What privacy are we entitled to?

I regularly read the rational optimist blog (not matt ridley's) and found an interesting article there today.  Frank Robinson is a libertarian in the US who has many opinions in common with me (religion, mostly) but also is a lot different from me in that he agrees with lots of things the Republicans do, though he also disagrees with many things they do.  He wrote today about how he finds it abhorrent that the government spends time searching around for readers of child pornography because only the creators of child pornography are legitimate targets of enforcement.  In his view the government and law enforcement have absolutely no business looking at the private matters of citizens who aren't actively engaged in hurting anyone else.

I like a lot of libertarian ideals.  I like the idea that the government should never infringe on people's privacy and that people can sort things out by themselves... but I don't think that this philosophy, taken to extremes, makes for good policy.  Child porn is bad.  Really, really bad.  Being sexually attracted to children is not a crime of course, and it shouldn't be, but I do think that consuming child porn should be a crime.  It would be great to not have weapons or soldiers at all on the basis that weapons and soldiers only hurt people but being defenceless eventually leads to catastrophic results.  In the same way it is great to have maximal privacy and have our computers be utterly sacrosanct but I think the benefits of having the government try to clamp down on child porn wherever it is found are too great to be ignored.  It is a bad enough thing that it is correct to punish both the creators and consumers in an effort to prevent the practice entirely.

In Canada even viewing cartoon pornography where anyone involved appears to be under 18 is criminal; this seems utterly bonkers to me.  There is a gaping chasm between using children for porn (which is reprehensible) and clicking on a video you find after googling "Simpsons porn" (which is silly).  Right now our laws don't make a distinction between silly and evil and that is a problem.  People don't get to choose what they find attractive and repression does not eliminate desire.  This, I think, is something that the government has gotten entirely wrong in this picture.  The concept of 'gateway drugs' as a reason to ban marijuana never held water and I don't think 'gateway child porn' does either.  It isn't in good taste and I don't like it but I don't think that being a Conservative is in good taste either and I don't get to make that illegal.
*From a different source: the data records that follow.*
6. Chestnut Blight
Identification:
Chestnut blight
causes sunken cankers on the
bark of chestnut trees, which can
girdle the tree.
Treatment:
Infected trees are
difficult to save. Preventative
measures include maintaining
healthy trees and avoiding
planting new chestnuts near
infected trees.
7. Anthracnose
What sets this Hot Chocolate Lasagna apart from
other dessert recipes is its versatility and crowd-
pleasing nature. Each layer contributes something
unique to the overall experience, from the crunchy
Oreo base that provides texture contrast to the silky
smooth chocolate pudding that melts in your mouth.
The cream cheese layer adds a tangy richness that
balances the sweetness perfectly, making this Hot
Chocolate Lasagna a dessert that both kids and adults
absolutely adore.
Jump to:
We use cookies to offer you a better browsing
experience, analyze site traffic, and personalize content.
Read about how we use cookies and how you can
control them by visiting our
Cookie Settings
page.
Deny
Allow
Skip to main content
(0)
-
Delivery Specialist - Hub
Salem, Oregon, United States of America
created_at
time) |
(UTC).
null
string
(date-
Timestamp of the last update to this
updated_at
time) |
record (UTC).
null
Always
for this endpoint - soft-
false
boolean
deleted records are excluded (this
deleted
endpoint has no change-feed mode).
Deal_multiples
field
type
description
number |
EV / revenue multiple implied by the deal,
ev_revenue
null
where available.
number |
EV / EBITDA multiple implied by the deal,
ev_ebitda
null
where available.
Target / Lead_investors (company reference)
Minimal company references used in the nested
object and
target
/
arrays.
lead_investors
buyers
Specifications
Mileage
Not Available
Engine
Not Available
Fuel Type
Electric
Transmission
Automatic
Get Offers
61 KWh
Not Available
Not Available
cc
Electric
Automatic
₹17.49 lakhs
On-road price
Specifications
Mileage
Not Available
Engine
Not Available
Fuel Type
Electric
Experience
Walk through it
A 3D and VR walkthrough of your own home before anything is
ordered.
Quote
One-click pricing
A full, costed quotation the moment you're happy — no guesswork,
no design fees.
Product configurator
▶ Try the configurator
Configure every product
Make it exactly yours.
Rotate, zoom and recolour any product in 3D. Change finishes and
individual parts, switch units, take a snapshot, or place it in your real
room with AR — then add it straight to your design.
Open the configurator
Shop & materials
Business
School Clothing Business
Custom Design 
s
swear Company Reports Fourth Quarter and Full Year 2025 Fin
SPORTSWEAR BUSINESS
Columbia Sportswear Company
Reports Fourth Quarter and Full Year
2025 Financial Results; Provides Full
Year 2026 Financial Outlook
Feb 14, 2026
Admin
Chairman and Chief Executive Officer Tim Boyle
As the regular newspaper reports of child porn can attest there are lots of people out there who are inexorably attracted to this stuff.  They can't help it despite the incredible risk and life destroying punishments that wait for them.  We can't cure them, we can't eliminate them from the populace.  All we can do is try to give them safe outlets that don't hurt anybody and lock up those that do hurt children and toss away the key.